Proper Workup for Anemia
The proper workup for anemia should include complete blood count (CBC), serum ferritin, transferrin saturation, total iron-binding capacity (TIBC), total serum iron, serum vitamin B12, and serum folate. 1 This comprehensive panel allows for accurate diagnosis of the underlying cause of anemia and guides appropriate treatment decisions.
Initial Laboratory Assessment
Complete Blood Count (CBC): Essential first test that includes:
- Hemoglobin concentration (preferred over hematocrit)

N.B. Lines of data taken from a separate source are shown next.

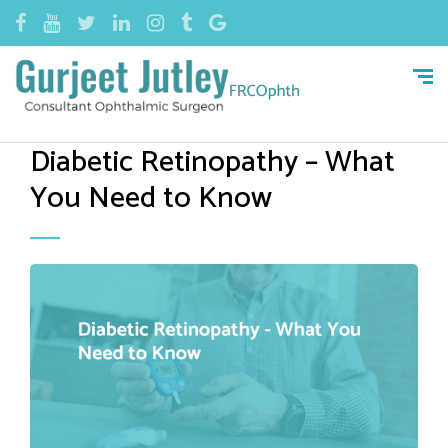
Diabetic Retinopathy – What
You Need to Know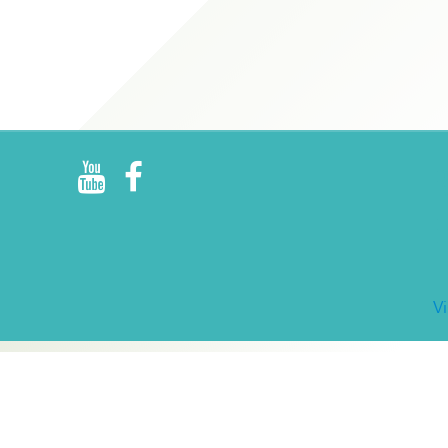
R
E
V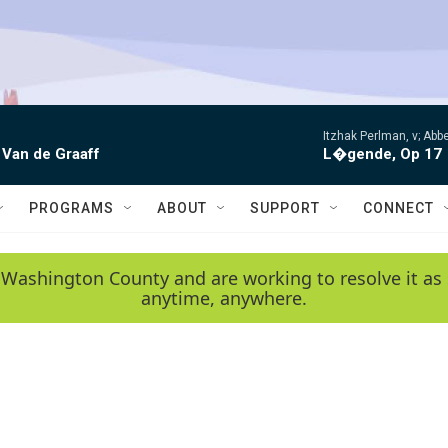
Itzhak Perlman, v; Ab
 Van de Graaff
L�gende, Op 17
PROGRAMS
ABOUT
SUPPORT
CONNECT
 Washington County and are working to resolve it as 
anytime, anywhere.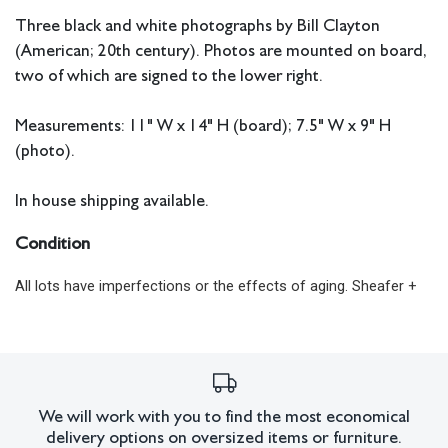
Three black and white photographs by Bill Clayton
(American; 20th century). Photos are mounted on board,
two of which are signed to the lower right.
Measurements: 11" W x 14" H (board); 7.5" W x 9" H
(photo).
In house shipping available.
Condition
All lots have imperfections or the effects of aging. Sheafer +
King Modern shall have no responsibility for any errors or
omissions.
We will work with you to find the most economical
delivery options on oversized items or furniture.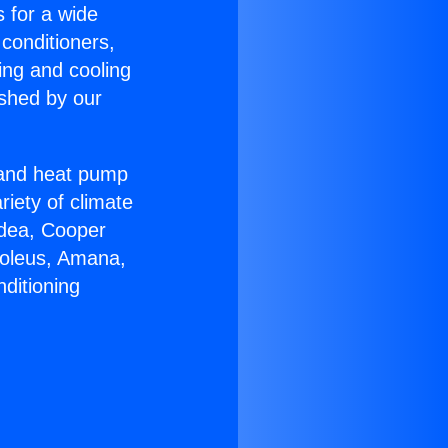
s for a wide
 conditioners,
ing and cooling
ished by our
r and heat pump
riety of climate
idea, Cooper
Soleus, Amana,
ditioning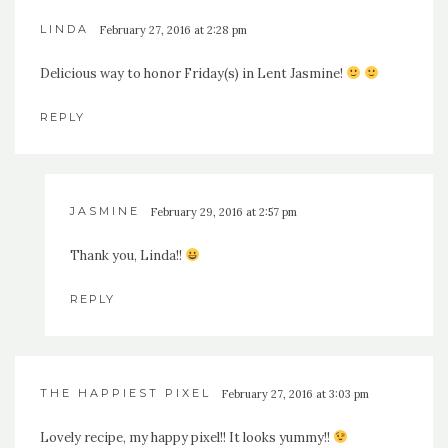
LINDA
February 27, 2016 at 2:28 pm
Delicious way to honor Friday(s) in Lent Jasmine!
REPLY
JASMINE
February 29, 2016 at 2:57 pm
Thank you, Linda!!
REPLY
THE HAPPIEST PIXEL
February 27, 2016 at 3:03 pm
Lovely recipe, my happy pixel!! It looks yummy!!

- Red cell indices (MCV, MCH, MCHC)
- White blood cell count with differential
- Platelet count
Reticulocyte Count: Helps distinguish between production defects and increased destruction/loss
- Low count suggests decreased production
- High count suggests blood loss or hemolysis
Iron Studies:
- Serum ferritin: Primary marker for tissue iron stores
- Transferrin saturation: Reflects iron immediately available for hemoglobin synthesis
- Total iron-binding capacity (TIBC): Helps distinguish iron deficiency from anemia of chronic disease
- Total serum iron: Completes the iron profile assessment
Vitamin Deficiency Markers:
- Serum vitamin B12: Essential for detecting macrocytic anemia due to B12 deficiency
- Serum folate: Important for identifying folate-deficient megaloblastic anemia
Interpretation of Results
Iron Status Assessment
| Parameter | Iron Deficiency Anemia | Anemia of Chronic Disease |
|---|---|---|
| MCV | Low (microcytic) | Normal |
| Serum iron | Low | Low |
| TIBC | High | Low/Normal |
| Ferritin | < 30 μg/L | > 100 μg/L |
| Transferrin saturation | < 15% | < 20% |
Vitamin Deficiency Assessment
- B12 deficiency: Macrocytic anemia (high MCV), normal iron studies
- Folate deficiency: Macrocytic anemia (high MCV), normal iron studies
Clinical Considerations
Serum ferritin is the most powerful test for iron deficiency, with levels <15 μg/L highly specific for iron deficiency and <45 μg/L considered the optimal cutoff in clinical practice 1
In patients with inflammatory conditions, ferritin may be falsely elevated as an acute phase reactant, making transferrin saturation more valuable in these cases 2
For patients with chronic kidney disease, the KDIGO guidelines specifically recommend this complete panel for initial evaluation of anemia 3
The reticulocyte hemoglobin content can provide additional information about iron availability for erythropoiesis, especially in complex cases 4
Common Pitfalls to Avoid
Relying solely on hemoglobin: An isolated hemoglobin measurement has both low specificity and sensitivity for determining the cause of anemia 5
Overlooking inflammation: Inflammatory states can mask iron deficiency by elevating ferritin levels while iron stores remain low 2
Incomplete testing: Failing to measure both iron parameters and vitamin levels can lead to missed diagnoses, especially in cases of mixed deficiencies
Misinterpreting ferritin: In chronic kidney disease or inflammatory states, higher ferritin cutoffs (>100-500 ng/mL) may still be consistent with iron deficiency 3
This comprehensive approach to anemia workup ensures proper identification of the underlying cause and facilitates appropriate treatment decisions, ultimately improving patient outcomes by addressing the specific deficiency or disorder responsible for the anemia.